How does peer-to-peer lending work?

Peer-to-peer lending is a fairly straightforward process. All the transactions are carried out through a specialized online platform. The steps below describe the general P2P lending process:

  1. A potential borrower interested in obtaining a loan completes an online application on the peer-to-peer lending platform.
  2. The platform assesses the application and determines the risk and credit rating of the applicant. Then, the applicant is assigned with the appropriate interest rate.
  3. When the application is approved, the applicant receives the available options from the investors based on his credit rating and assigned interest rates.
  4. The applicant can evaluate the suggested options and choose one of them.
  5. The applicant is responsible for paying periodic (usually monthly) interest & principal payments or pay interest periodically and repaying the principal amount at maturity.
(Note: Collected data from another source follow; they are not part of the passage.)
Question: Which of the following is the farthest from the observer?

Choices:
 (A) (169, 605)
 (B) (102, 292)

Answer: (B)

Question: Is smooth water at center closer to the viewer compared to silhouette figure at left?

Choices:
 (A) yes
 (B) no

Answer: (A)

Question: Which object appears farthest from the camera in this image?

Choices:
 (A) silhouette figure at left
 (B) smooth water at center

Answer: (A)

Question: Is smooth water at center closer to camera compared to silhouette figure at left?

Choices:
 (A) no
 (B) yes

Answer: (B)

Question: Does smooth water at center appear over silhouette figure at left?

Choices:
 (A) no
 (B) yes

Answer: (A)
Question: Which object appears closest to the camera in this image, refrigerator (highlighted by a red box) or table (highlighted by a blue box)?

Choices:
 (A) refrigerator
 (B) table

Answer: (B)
The company that maintains the online platform charges a fee for both borrowers and investors for the provided services.

Advantages and disadvantages of peer-to-peer lending

Peer-to-peer lending provides some significant advantages to both borrowers and lenders:

  • Higher returns to the investors: P2P lending generally provides higher returns to the investors relative to other types of debt investments.
  • More accessible source of funding: For some borrowers, peer-to-peer lending is a more accessible source of funding than conventional loans from financial institutions. This may be caused by the low credit rating of the borrower or atypical purpose of the loan.
  • Lower interest rates: P2P loans usually come with lower interest rates because of the greater competition between lenders and lower origination fees.
  • Diversification: Lender can choose to lend his/her funds to many borrowers and thus limit the risk by diversification.
  • Legislation: In India all P2P platforms are regulated by RBI. But regulation of platform DONOT guarantee the safety of loan given to borrowers in any manner.

Nevertheless, peer-to-peer lending comes with a few disadvantages:

  • Credit risk: Peer-to-peer loans are exposed to high credit risks. Many borrowers who apply for P2P loans possess low credit ratings that do not allow them to obtain a conventional loan from a bank. Therefore, a lender should be aware of the default probability of his/her counterparty.
  • No insurance/government protection: The government does not provide insurance or any form of protection to the lenders in case of the borrower’s default.
  • High Risk: As the adage goes “Higher the returns, higher the risks.” Same is true with this product also. It is a high risk investment product, so one must have full knowledge before lending to others through P2P lending platforms.